On December 2, 2010, the Appalachian Regional Commission (ARC) approved the establishment of a new Appalachian Development Highway System (ADHS) corridor, as shown on the map available at the link below. This new corridor, designated as Corridor P-1, is located between the interchange of Interstates 80 and 180 north of Milton (at the southeastern terminus of existing Corridor P) and the interchange of US Routes 11/15 and 22/322 north of Harrisburg (near the eastern terminus of existing Corridor M).

This new corridor designation included the transfer of 12.5 ADHS participating miles to the CSVT Project from a portion of Corridor O-1, located along US Route 322 between Interstate 80 and Phillipsburg. The transfer makes the CSVT Project eligible for the ADHS funding that was previously allocated to that portion of Corridor O-1. However, previous Congressional action limited or “capped” that funding allocation to an amount (based on a 2007 cost estimate to complete the ADHS within Pennsylvania) that is less than the currently estimated $604 million cost of the CSVT Project. As a result, unless other funding sources are identified, further Congressional action will be required to remove or adjust the funding cap in order to fully fund the project with ADHS funds.

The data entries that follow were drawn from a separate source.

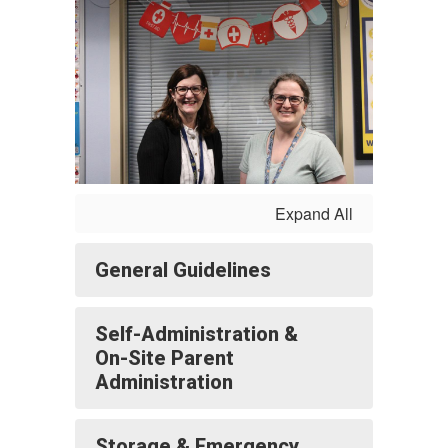
Expand All
General Guidelines
Self-Administration &
On-Site Parent
Administration
Storage & Emergency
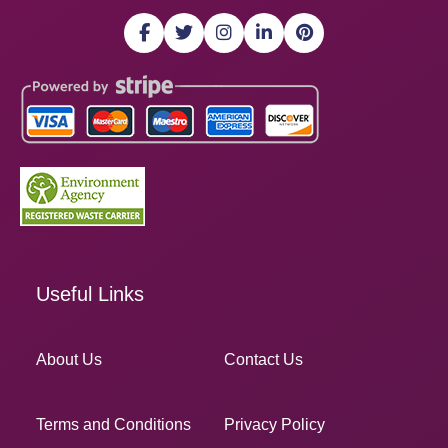
Useful Links
About Us
Contact Us
Terms and Conditions
Privacy Policy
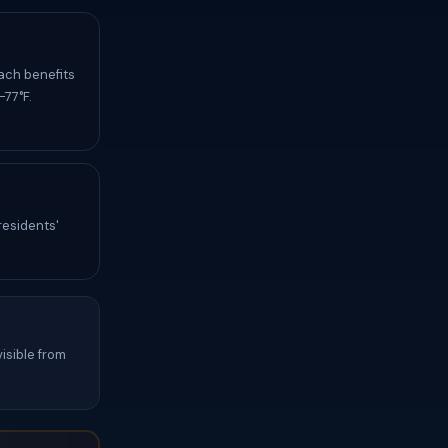
ach benefits
-77°F.
residents'
isible from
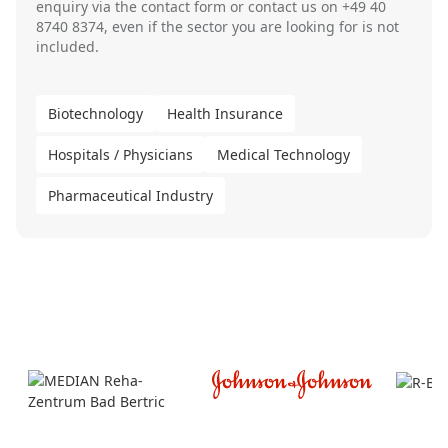
enquiry via the
contact form
or contact us on
+49 40
8740 8374
, even if the sector you are looking for is not
included.
Biotechnology
Health Insurance
Hospitals / Physicians
Medical Technology
Pharmaceutical Industry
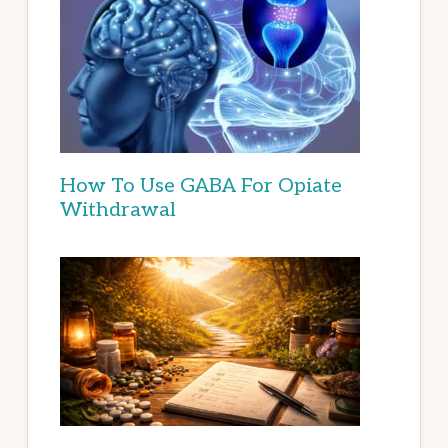
How To Use GABA For Opiate
Withdrawal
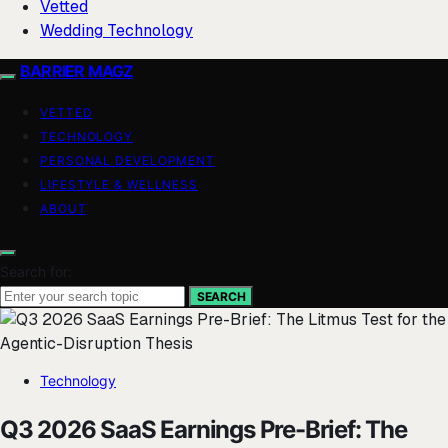
Vetted
Wedding Technology
BARRIER MAGZ
VETTED
TECHNOLOGY
PERSONAL DEVELOPMENT
LIFESTYLE & WELLNESS
ABOUT
Search for:
SEARCH
Technology
Q3 2026 SaaS Earnings Pre-Brief: The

Furthermore, based on current legislation, ADHS funds can only be used for 80 percent of the project costs, and the remaining 20 percent must be funded by a state or local matching contribution. To advance the project to construction, amended federal legislation is needed to allow toll credits to be used as the matching contribution on ADHS-funded projects. Such action would allow additional ADHS funds and/or other federal funds to be used in lieu of a state or local contribution, thereby allowing ADHS and/or other federal funds to be used for 100 percent of the project costs (assuming that the funding cap is removed or adjusted as described above).



 

mightyace:
You might think the cost/benefit was worth it if you saw the backups on the Selinsgrove strip (north end of Selinsgrove bypass to US 11/15 split) on the Sunday after Thanksgiving like I did!  It was pretty much all bumper to bumper traffic for miles.

NE2:

--- Quote from: Beltway on November 16, 2011, 03:56:38 PM ---I see that they did get it added to the ADHS system, but at the deletion of Corridor O-1.

--- End quote ---
Not quite. O-1 still exists, but doesn't get funding.

hbelkins:

--- Quote from: Beltway on November 16, 2011, 03:56:38 PM ---
This new corridor designation included the transfer of 12.5 ADHS participating miles to the CSVT Project from a portion of Corridor O-1, located along US Route 322 between Interstate 80 and Phillipsburg. The transfer makes the CSVT Project eligible for the ADHS funding that was previously allocated to that portion of Corridor O-1.

--- End quote ---

And didn't that section get the money that was originally slated for US 220 (I-99) between Bedford and Cumberland?

Beltway:

--- Quote from: mightyace on December 06, 2011, 01:10:22 PM ---You might think the cost/benefit was worth it if you saw the backups on the Selinsgrove strip (north end of Selinsgrove bypass to US 11/15 split) on the Sunday after Thanksgiving like I did!  It was pretty much all bumper to bumper traffic for miles.

--- End quote ---

I don't think it is worth anywhere near $600 million to build a 4-lane rural arterial bypass to handle Thanksgiving Sunday traffic.  That is the busiest day of the year for long-distance traffic.